"We have received guidance in our judgment from those we have trusted for many years." The Shahbandar waved aside the hookah and fixed Hawksworth with a hard gaze.
Hawksworth returned the unblinking stare for a moment while an idea formed in his mind. "I believe it once was written, 'There are those who purchase error at the price of guidance, so their commerce does not prosper. Neither are they guided.'"
A sudden hush enveloped the room as the Shahbandar examined Hawksworth with uncharacteristic surprise. For a moment his eyes seemed lost in concentration, then they quickly regained their focus. "The Holy Quran—Surah II, if I have not lost the lessons of my youth." He stopped and smiled in disbelief. "It's impossible a topiwallah should know the words of the Merciful Prophet, on whom be peace. You are a man of curious parts, English captain." Again he paused. "And you dissemble with all the guile of a mullah."
"I merely speak the truth."
"Then speak the truth to me now, Captain Hawksworth. Is it not true the English are a notorious nation of pirates? That your merchants live off the commerce of others, pillaging where they see fit. Should I not inquire, therefore, whether you intrude into our waters for the same purpose?"
"England has warred in years past on her rightful enemies. But our wars are over. The East India Company was founded for peaceful trade. And the Company is here for no purpose but to trade peacefully with merchants in Surat." Hawksworth dutifully pressed forward. "Our two merchantmen bring a rich store of English goods—woolens, ironwork, lead . . ."
"While you war with the Portuguese, in sight of our very shores. Will you next make war on our own merchants? I'm told it is your historic livelihood."
As he studied Hawksworth, the Shahbandar found himself reflecting on the previous evening. The sun had set and the Ramadan meal was already underway when Father Manoel Pinheiro, the second-ranked Portuguese Jesuit in India, had appeared at his gates demanding an audience.
For two tiresome hours he had endured the Jesuit's pained excuses for Portugal's latest humiliation at sea. And his boasts that the English would never survive a trip upriver. And for the first time Mirza Nuruddin could remember, he had smelled fear.
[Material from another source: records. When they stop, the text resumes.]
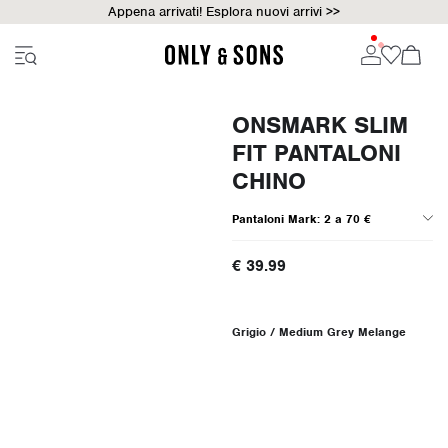
Appena arrivati! Esplora nuovi arrivi >>
ONSMARK SLIM
FIT PANTALONI
CHINO
Pantaloni Mark: 2 a 70 €
€ 39.99
Grigio / Medium Grey Melange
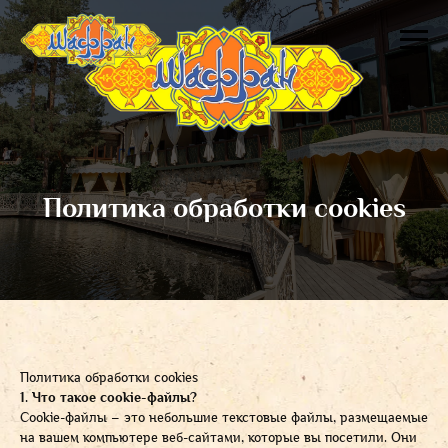
Политика обработки cookies
Политика обработки cookies
1. Что такое cookie-файлы?
Сookie-файлы – это небольшие текстовые файлы, размещаемые
на вашем компьютере веб-сайтами, которые вы посетили. Они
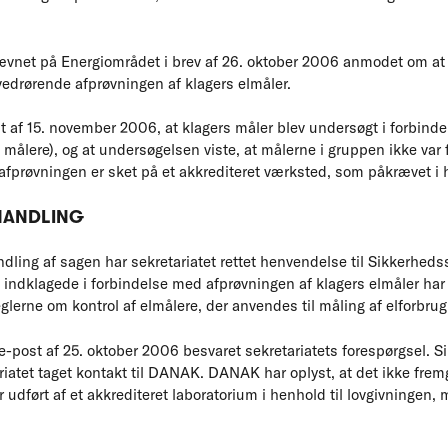
ævnet på Energiområdet i brev af 26. oktober 2006 anmodet om 
edrørende afprøvningen af klagers elmåler.
st af 15. november 2006, at klagers måler blev undersøgt i forbind
5 målere), og at undersøgelsen viste, at målerne i gruppen ikke var
 afprøvningen er sket på et akkrediteret værksted, som påkrævet i h
EHANDLING
ndling af sagen har sekretariatet rettet henvendelse til Sikkerhe
 indklagede i forbindelse med afprøvningen af klagers elmåler har 
erne om kontrol af elmålere, der anvendes til måling af elforbr
e-post af 25. oktober 2006 besvaret sekretariatets forespørgsel. 
iatet taget kontakt til DANAK. DANAK har oplyst, at det ikke frem
 udført af et akkrediteret laboratorium i henhold til lovgivningen, 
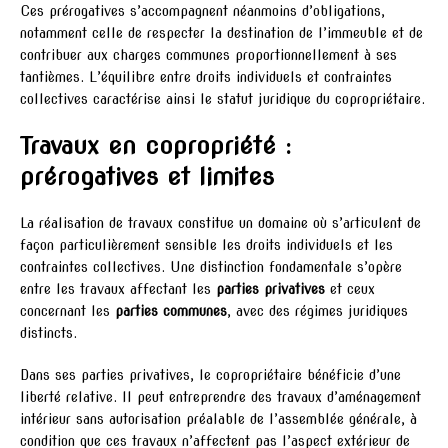
Ces prérogatives s’accompagnent néanmoins d’obligations,
notamment celle de respecter la destination de l’immeuble et de
contribuer aux charges communes proportionnellement à ses
tantièmes. L’équilibre entre droits individuels et contraintes
collectives caractérise ainsi le statut juridique du copropriétaire.
Travaux en copropriété :
prérogatives et limites
La réalisation de travaux constitue un domaine où s’articulent de
façon particulièrement sensible les droits individuels et les
contraintes collectives. Une distinction fondamentale s’opère
entre les travaux affectant les
parties privatives
et ceux
concernant les
parties communes
, avec des régimes juridiques
distincts.
Dans ses parties privatives, le copropriétaire bénéficie d’une
liberté relative. Il peut entreprendre des travaux d’aménagement
intérieur sans autorisation préalable de l’assemblée générale, à
condition que ces travaux n’affectent pas l’aspect extérieur de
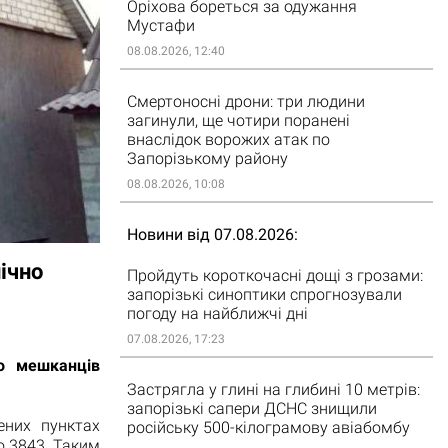
Оріхова бореться за одужання
Мустафи
08.08.2026, 12:40
Смертоносні дрони: три людини
загинули, ще чотири поранені
внаслідок ворожих атак по
Запорізькому району
08.08.2026, 10:08
Новини від 07.08.2026
ічно
Пройдуть короткочасні дощі з грозами:
запорізькі синоптики спрогнозували
погоду на найближчі дні
07.08.2026, 17:23
ро мешканців
Застрягла у глині на глибині 10 метрів:
запорізькі сапери ДСНС знищили
ених пунктах
російську 500-кілограмову авіабомбу
о 3843. Таким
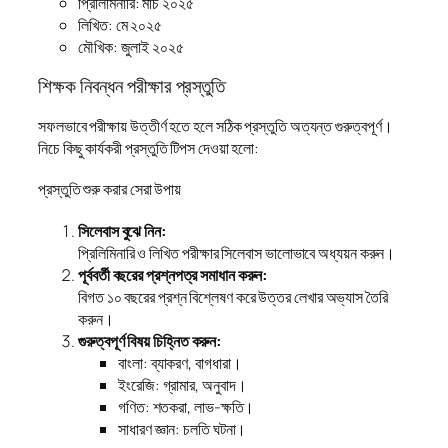
প্রিলিমিনারি: মার্চ ২০২৫
লিখিত: মে ২০২৫
মৌখিক: জুলাই ২০২৫
শিক্ষক নিবন্ধন পরীক্ষার প্রস্তুতি
সফলভাবে পরীক্ষায় উত্তীর্ণ হতে হলে সঠিক প্রস্তুতি অত্যন্ত গুরুত্বপূর্ণ।
নিচে কিছু কার্যকরী প্রস্তুতি টিপস দেওয়া হলো:
প্রস্তুতি শুরু করার সেরা উপায়
সিলেবাস বুঝে নিন:
প্রিলিমিনারি ও লিখিত পরীক্ষার সিলেবাস ভালোভাবে অধ্যয়ন করুন।
পূর্ববর্তী বছরের প্রশ্নপত্র সমাধান করুন:
বিগত ১০ বছরের প্রশ্ন বিশ্লেষণ করে উত্তর লেখার অভ্যাস তৈরি
করুন।
গুরুত্বপূর্ণ বিষয় চিহ্নিত করুন:
বাংলা: ব্যাকরণ, বাগধারা।
ইংরেজি: গ্রামার, অনুবাদ।
গণিত: শতকরা, লাভ-ক্ষতি।
সাধারণ জ্ঞান: চলতি ঘটনা।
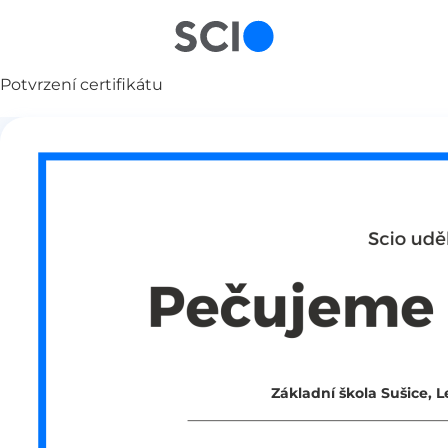
Potvrzení certifikátu
Základní škola Sušice, Le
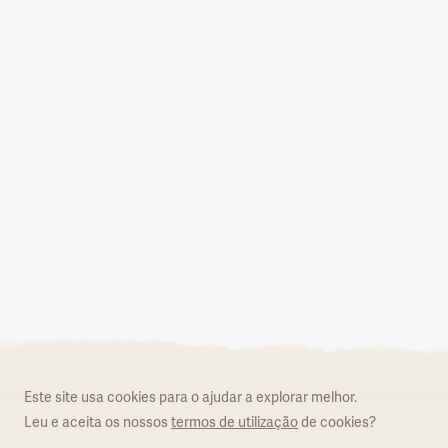
Aderir ao Natural.PT
O que é o Natural.PT
Regulamento
Este site usa cookies para o ajudar a explorar melhor.
Formulário de adesão
Leu e aceita os nossos
termos de utilização
de cookies?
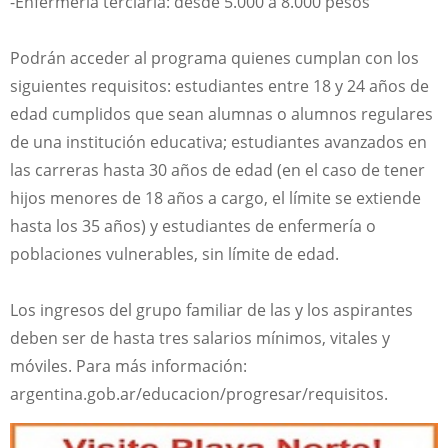
-Enfermería terciaria: desde 5.000 a 8.000 pesos
Podrán acceder al programa quienes cumplan con los
siguientes requisitos: estudiantes entre 18 y 24 años de
edad cumplidos que sean alumnas o alumnos regulares
de una institución educativa; estudiantes avanzados en
las carreras hasta 30 años de edad (en el caso de tener
hijos menores de 18 años a cargo, el límite se extiende
hasta los 35 años) y estudiantes de enfermería o
poblaciones vulnerables, sin límite de edad.
Los ingresos del grupo familiar de las y los aspirantes
deben ser de hasta tres salarios mínimos, vitales y
móviles. Para más información:
argentina.gob.ar/educacion/progresar/requisitos.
Mirza Nuruddin had sensed no fear in the Portuguese eight years before, when an English captain named Lancaster had attacked and pillaged a Portuguese galleon in the seas off Java. Then the Viceroy of Goa brayed he would know retribution, although nothing was ever done. And a mere five years ago the Viceroy himself led a fleet of twelve warships to Malacca boasting to burn the eleven Dutch merchantmen lading there. And the Dutch sank almost his entire fleet. Now the pirates of Malabar daily harassed Indian shipping the length of the western coast and the Portuguese patrols seemed powerless to control them. In one short decade, he told himself, the Portuguese have shown themselves unable to stop the growing Dutch spice trade in the islands, unable to rid India's coasts of pirates, and now . . . now unable to keep other Europeans from India's own doorstep.